Nadezhda Lappo-Danilevsky (born in 1874, Kiev, Russian Empire - died on March 17, 1951, Charolles, Department of Saône-et-Loire, France) was a Russian writer and a member of Russian apostolate.

==Biography==

She was born into a military family, graduated from the Saint Petersburg Institute of Elizabethan, traveled to Europe and lived in Italy, where she made her debut as a singer in the lyrical La Scala Opera House in Milan. In 1898 Danilevsky married Sergei Sergeyevich Lappo-Danilevsky, the younger brother of the historian Alexander Lappo-Danilevsky. After 1917 Nadezhda unsuccessfully tried to cross the border with Finland, was arrested and kept in jails of the Cheka, in 1920 with her children fled to Latvia. She lived in Warsaw and Berlin. In 1923 in Rome, it was received in audience by Pope Pius XI, and in 1924 in Paris she converted to Catholicism from Russian Orthodoxy. She was among the founders and active members of the Holy Trinity parish in Paris and participated in pastoral projects addressing charitable work, published in the parish edition of " Our parish ".

==Creativity==

The first publication of the author published in 1911 was the poem "When the darkness of night ... will fall." Next Lapo-Danilevskaya became known as a writer for his novels: in 1911 published "In the mist of life" in 1912 - "Wife Minister" (Special Edition - 1913 and called "empty shell" came reprint in Riga in 1927). In 1914 published "Princess Mara" and wrote the following "Russian master," is the most famous work of Lapo-Danilevsky. In the novel, on the background of the family drama of the main characters in the image of the illiterate rural priest guessed figure Grigori Rasputin. The novel "Tinsel" published in 1916, in 1917 - "long life" (reprint in Berlin in 1922). While still in Petrograd conceived series under the title "collapse", consisting of parts of the "collapse", "collapse", "On whom wine," and "Let there be light," a work was published in Berlin in 1921 - 1922. In 1922 she wrote a novel "Catherine Nikitishna" also published in Berlin. Catholic subjects begins clearly present in the works of the writer from the novel "Fortunately," written in Paris in 1925 and then continued in the story in 1926, "had a row", as it is devoted to Russian Catholics.
Immigration and the role of personal awareness of this phenomenon. Subject prerevolutionary Russia shows novels "The Manor" (Paris, 1928), and "Millions Burlakova" (first published in Riga in 1929, and the second, entitled "On the Volga" reprinted in Shanghai in 1937.
According to the accounting literature issued in Turgenev Library in Paris, in 1930 Lappo-Danilevsky was among 15 of the most widely read authors.
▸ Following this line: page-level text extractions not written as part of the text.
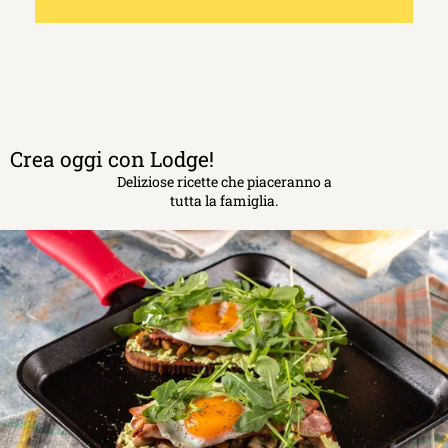
Crea oggi con Lodge!
Deliziose ricette che piaceranno a
tutta la famiglia.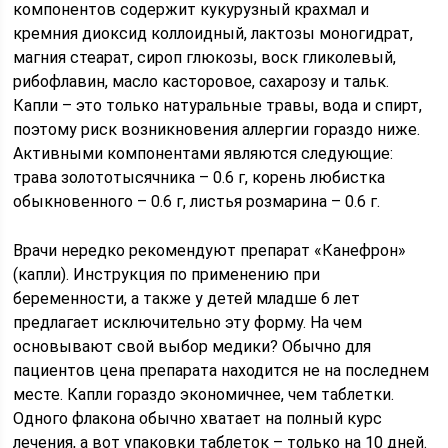
компонентов содержит кукурузный крахмал и
кремния диоксид коллоидный, лактозы моногидрат,
магния стеарат, сироп глюкозы, воск гликолевый,
рибофлавин, масло касторовое, сахарозу и тальк.
Капли – это только натуральные травы, вода и спирт,
поэтому риск возникновения аллергии гораздо ниже.
Активными компонентами являются следующие:
трава золототысячника – 0.6 г, корень любистка
обыкновенного – 0.6 г, листья розмарина – 0.6 г.
Врачи нередко рекомендуют препарат «Канефрон»
(капли). Инструкция по применению при
беременности, а также у детей младше 6 лет
предлагает исключительно эту форму. На чем
основывают свой выбор медики? Обычно для
пациентов цена препарата находится не на последнем
месте. Капли гораздо экономичнее, чем таблетки.
Одного флакона обычно хватает на полный курс
лечения, а вот упаковки таблеток – только на 10 дней.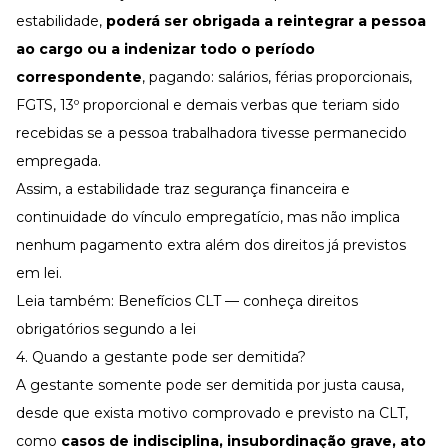
estabilidade,
poderá ser obrigada a reintegrar a pessoa
ao cargo ou a indenizar todo o período
correspondente
, pagando: salários,
férias proporcionais
,
FGTS
,
13º proporcional
e demais verbas que teriam sido
recebidas se a pessoa trabalhadora tivesse permanecido
empregada.
Assim, a estabilidade traz segurança financeira e
continuidade do vínculo empregatício, mas não implica
nenhum pagamento extra além dos direitos já previstos
em lei.
Leia também:
Benefícios CLT — conheça direitos
obrigatórios segundo a lei
4. Quando a gestante pode ser demitida?
A gestante somente pode ser demitida por justa causa,
desde que exista motivo comprovado e previsto na CLT,
como
casos de indisciplina, insubordinação grave, ato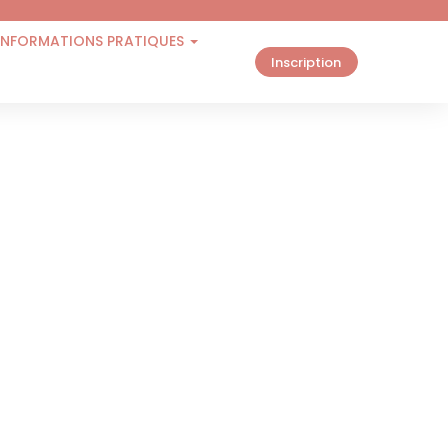
INFORMATIONS PRATIQUES
Inscription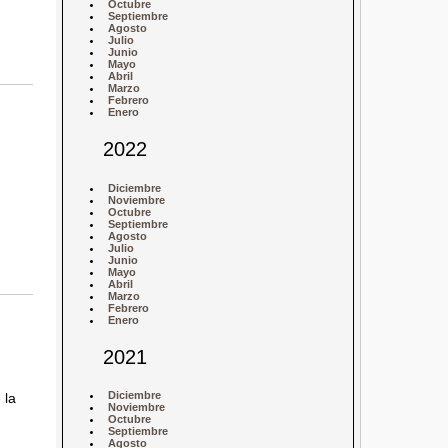
Octubre
Septiembre
Agosto
Julio
Junio
Mayo
Abril
Marzo
Febrero
Enero
2022
Diciembre
Noviembre
Octubre
Septiembre
Agosto
Julio
Junio
Mayo
Abril
Marzo
Febrero
Enero
2021
Diciembre
 la
Noviembre
Octubre
Septiembre
Agosto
However, critics raised on the ideals of public service, were sometimes unfairly harsh on her works.

==Death==

Danilevsky died on March 17, 1951, in Charolles, Department of Saône-et-Loire, France.

==Works==

In the fog of life. 1911.

In the estate. Paris. 1928.

In the estate. Paris. 1928.

Long life. 1917 (pereizd. Berlin. 1922)

Catherine Nikitishna. Berlin. 1922.

Wife of the Minister. 1912. (Pereizd. 1913)

Fortunately. 1925.

Princess Mara. Pg. 1914

The collapse of the (Army). Berlin. 1922.

Little Woman: Novels and Stories. Pg. 1918.

Millions Burlakova. Riga. 1929.

Tinsel. 1916.

On the Volga. Shanghai. 1937.

Petrograd outline: Essay / / Breaking News. Revel. 06.5.1921, № 106. pp. 1–2.

Letter of women around the world / / Breaking News. Revel. 24.11.1921, № 283. C. 3.

Outraged. 1926.

Empty shell. Riga Edition Didkovsky M., 1927. 192 p.

The collapse of 1916-1917.

Russian master. Pg. 1915

Scenes Petrograd life / / Breaking News. Revel. 13/01/1921. Number 8. C. 2.; 21.4.1921, № 92. pp. 2–3.